Who is and who isn’t Muslim

“If you don’t convert to (my sect) you might as well not convert to Islam!” exclaimed the ‘uncle’ to the young Christian lady. The lady’s husband, a Muslim, had requested his elder friend to come and help explain to her why Islam is so important to him, and why he’d like her, too, to share in its joy. The husband was startled by this narrow-minded bombshell. The shocking words of the ‘uncle’ highlight a lack of priorities plaguing some of those who profess themselves to be Muslim.

It is understandable for someone to feel passionately about a cause which (rightly or wrongly) they believe to be true. I remember a rabbi relating how he went home after his first year at rabbinical seminary and began self-righteously passing judgment on and correcting what seemed to be a plethora of misdeeds and mistakes of his family. But passionate belief (even when correct) becomes problematic if it results in a narrowed vision of reality and truth, and even more so when it leads to behavior that turns others away from the Path to God.

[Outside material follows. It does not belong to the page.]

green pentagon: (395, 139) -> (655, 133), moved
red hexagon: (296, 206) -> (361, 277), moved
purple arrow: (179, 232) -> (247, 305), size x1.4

The Prophet Muḥammad ṣallallāhu 'alayhi wa sallam (peace and blessings of Allāh be upon him) was once leading prayers when he heard a man in the congregation saying, “O God! Bless me and Muḥammad, and don’t bless anyone else with us!” After the congregational prayer was over, the Prophet ṣallallāhu 'alayhi wa sallam (peace and blessings of Allāh be upon him) remarked, chastising him, “You have restricted a capacious [thing]!” (Sahih Bukhāri and others)

The blessings of God, and especially the spiritual blessing of right guidance embodied in the Final Revelation (the Qur’an), should not be confused with human constructions of group identity and boundaries. More specifically, some Muslims are sometimes (and any frequency is too often for something this important) too quick to declare someone to be outside the fold of Islam due to (i) imperfect practice, or (ii) disagreement on a non-core belief.